> [Task description]:
Go through the data below and count every line that has the word "Últimas". Return only the count.

>>

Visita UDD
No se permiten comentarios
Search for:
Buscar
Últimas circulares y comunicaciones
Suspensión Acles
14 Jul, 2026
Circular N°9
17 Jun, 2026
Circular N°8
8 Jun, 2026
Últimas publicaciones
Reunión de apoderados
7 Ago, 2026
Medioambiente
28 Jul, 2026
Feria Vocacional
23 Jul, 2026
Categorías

<<
>>

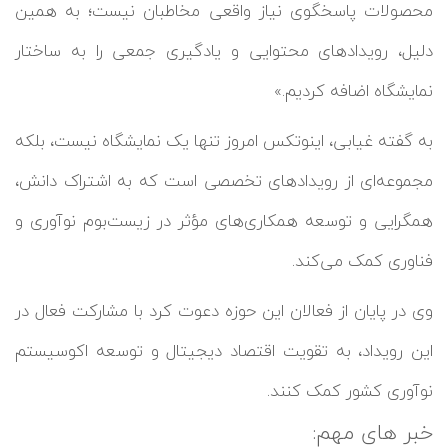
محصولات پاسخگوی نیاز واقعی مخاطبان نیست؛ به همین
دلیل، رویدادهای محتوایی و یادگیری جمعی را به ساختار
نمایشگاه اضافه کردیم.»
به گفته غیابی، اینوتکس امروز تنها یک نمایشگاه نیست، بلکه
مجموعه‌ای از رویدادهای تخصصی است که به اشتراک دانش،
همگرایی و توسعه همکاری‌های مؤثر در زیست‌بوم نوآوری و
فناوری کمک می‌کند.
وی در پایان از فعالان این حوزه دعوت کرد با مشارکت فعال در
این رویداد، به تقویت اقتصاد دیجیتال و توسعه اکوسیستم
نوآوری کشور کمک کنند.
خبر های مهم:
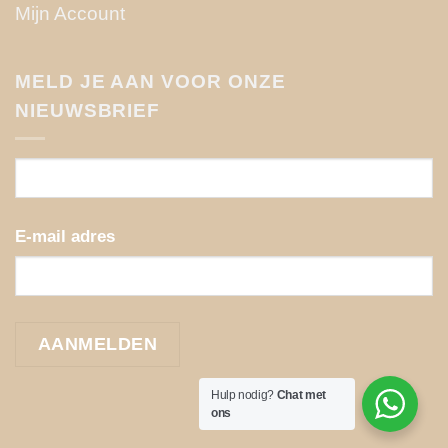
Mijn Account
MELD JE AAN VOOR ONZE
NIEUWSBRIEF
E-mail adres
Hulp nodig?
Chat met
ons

<<

> [Exercise solution]:
2